A whistle—a creak—a jar; and they stop at the little Whitford station, where a cicerone for the vale, far better than Claude was, made his appearance, in the person of Mark Armsworth, banker, railway director, and de facto king of Whitbury town, long since elected by universal suffrage (his own vote included) as permanent locum tenens of her gracious Majesty.

He hails Claude cheerfully from the platform, as he waddles about, with a face as of the rising sun, radiant with good fun, good humour, good deeds, good news, and good living. His coat was scarlet once; but purple now. His leathers and boots were doubtless clean this morning; but are now afflicted with elephantiasis, being three inches deep in solid mud, which his old groom is scraping off as fast as he can. His cap is duntled in; his back bears fresh stains of peat; a gentle rain distils from the few angles of his person, and bedews the platform; for Mark Armsworth has "been in Whit" to-day.

All porters and guards touch their hats to him; the station-master rushes up and down frantically, shouting, "Where are those horse-boxes? Now then, look alive!" for Mark is chairman of the line, and everybody's friend beside; and as he stands there being scraped, he finds time to inquire after every one of the officials by turns, and after their wives, children, and sweethearts beside.

"What a fine specimen of your English squire!" says Stangrave.

"He is no squire; he is the Whitbury banker, of whom I told you."

"Armsworth!" said Stangrave, looking at the old man with interest.

"Mark Armsworth himself.

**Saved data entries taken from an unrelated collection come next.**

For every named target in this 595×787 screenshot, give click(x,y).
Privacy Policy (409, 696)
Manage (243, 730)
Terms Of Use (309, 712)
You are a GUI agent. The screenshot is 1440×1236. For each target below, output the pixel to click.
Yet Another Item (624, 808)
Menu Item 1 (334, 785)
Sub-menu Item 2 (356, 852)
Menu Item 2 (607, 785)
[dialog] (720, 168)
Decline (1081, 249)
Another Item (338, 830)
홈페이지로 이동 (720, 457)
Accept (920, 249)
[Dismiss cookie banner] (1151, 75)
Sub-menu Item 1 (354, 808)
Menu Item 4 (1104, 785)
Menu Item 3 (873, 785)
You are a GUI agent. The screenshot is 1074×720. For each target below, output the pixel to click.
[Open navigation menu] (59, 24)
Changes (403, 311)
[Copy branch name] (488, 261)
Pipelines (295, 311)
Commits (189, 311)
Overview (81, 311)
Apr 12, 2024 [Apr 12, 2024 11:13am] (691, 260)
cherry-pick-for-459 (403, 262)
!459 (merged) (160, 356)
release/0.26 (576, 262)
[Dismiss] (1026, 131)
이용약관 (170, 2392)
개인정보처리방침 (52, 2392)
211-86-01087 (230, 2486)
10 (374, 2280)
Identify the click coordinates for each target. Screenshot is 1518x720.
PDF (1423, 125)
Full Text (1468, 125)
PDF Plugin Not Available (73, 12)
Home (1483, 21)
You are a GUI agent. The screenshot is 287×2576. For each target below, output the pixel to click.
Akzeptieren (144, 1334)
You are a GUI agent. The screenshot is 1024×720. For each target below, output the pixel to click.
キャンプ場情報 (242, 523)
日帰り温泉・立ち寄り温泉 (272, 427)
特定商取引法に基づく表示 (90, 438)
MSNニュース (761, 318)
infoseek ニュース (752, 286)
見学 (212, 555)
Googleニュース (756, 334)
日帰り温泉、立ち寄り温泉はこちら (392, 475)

He is acting as squire, though, now; for he has hunted the Whitford Priors ever since poor old Lavington's death."

"Now then—those horse-boxes!"…

"Very sorry, sir; I telegraphed up, but we could get but one down."

"Put the horses into that, then; and there's an empty carriage! Jack, put the hounds into it, and they shall all go second class, as sure as I'm chairman!"

The grinning porters hand the strange passengers in, while Mark counts the couples with his whip-point,—

"Ravager—Roysterer; Melody—Gay-lass; all right. Why, where's that old thief of a Goodman?"